INTRODUCTION: Tracheobronchopathia osteochondroplastica (TO) is a rare disorder involving the lumen of the trachea-bronchial tree and characterized by multiple sub-mucosal osseous and cartilaginous nodules in the trachea and bronchus, sparing the posterior wall. We here report two cases of patients with tracheobronchopathia osteochondroplastica and review the relevant literature briefly.

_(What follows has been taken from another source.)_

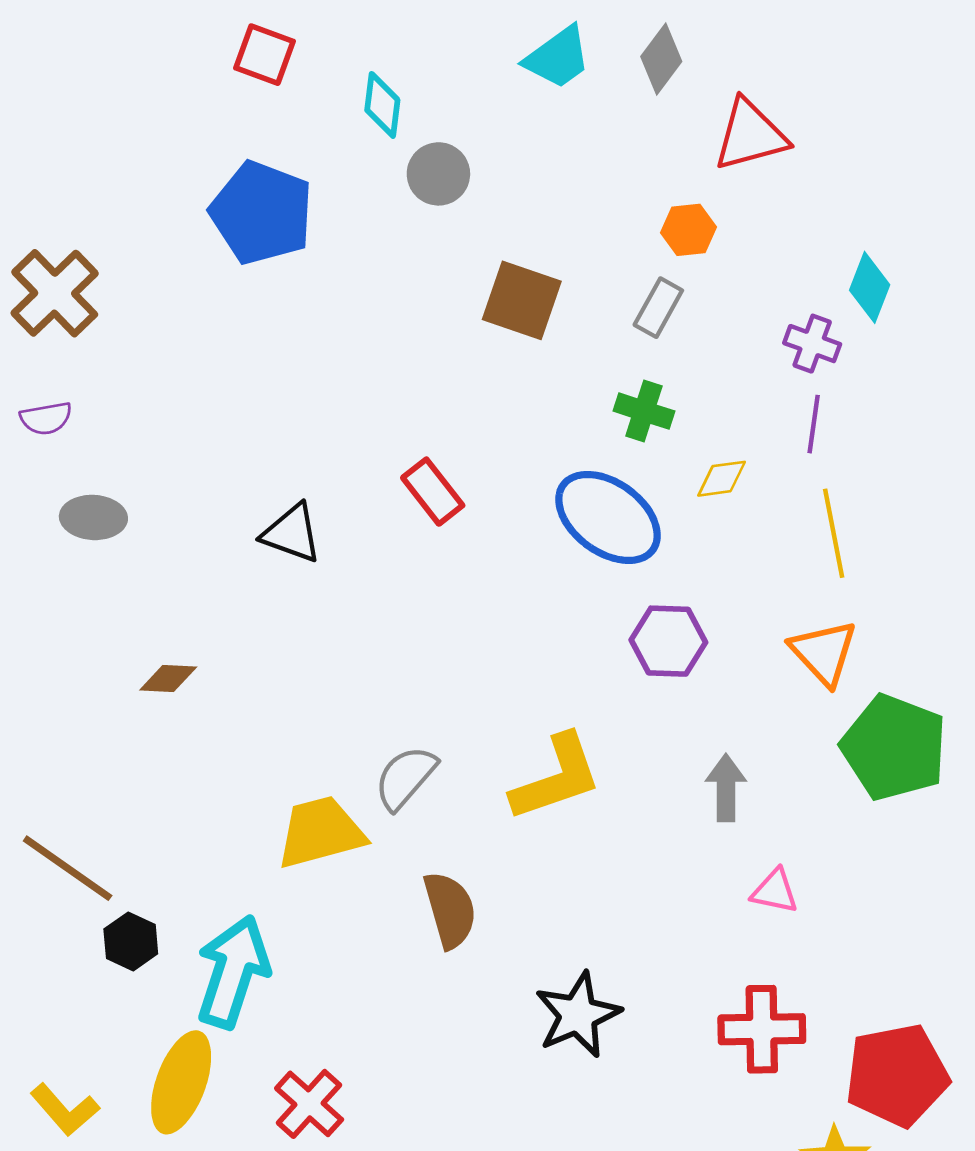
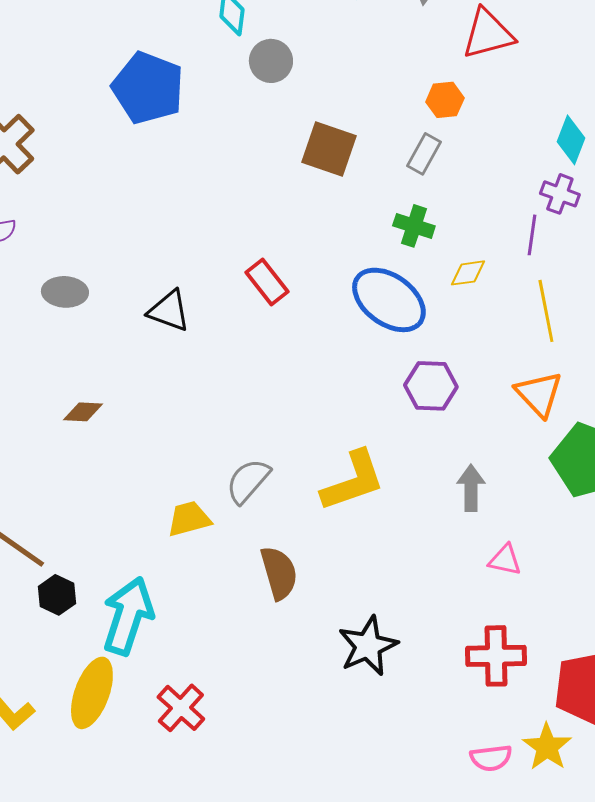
purple cross: (812, 344) -> (560, 194), moved
gray ellipse: (93, 517) -> (65, 292), moved
yellow trapezoid: (321, 832) -> (189, 519), size x0.7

CASE PRESENTATION: Case 1 was a 64-year-old woman with a history of Chronic Obstructive Pulmonary Disease (COPD) who presented with frequent non-productive cough for 2 years. Chest computed tomography (CT) showed signs consistent with COPD and evident irregular narrowing of the tracheal and both main bronchial lumen caused by calcific foci. Fibre optic bronchoscope (FOB) was performed and showed dozens of sub-mucosal nodules protruding into the lumen of lower half of the trachea and both main bronchi. Histopathological exam demonstrated sub-mucosal ossification and cartilage in the sample. Her follow-up has been uneventful for 3 years. Case 2 was a 37-year-old man presented with hoarseness, exertional dyspnea, and intermittent dry cough for about 3 years. Chest CT scans showed irregular nodules around the entire circumference of the trachea extending from sub-glottic region to lower trachea. FOB showed glottic stenosis and diffused sub-mucosal calcified nodules protruding from the antero-lateral portion of the trachea in the subglottic region. Over the following 12 months, his disease is stable.

CONCLUSIONS: TO is a rare, benign disease with slow progression, clinicians should be aware of TO and should consider it in patients with chronic cough, recurrent respiratory infection and evolving exertional dyspnea.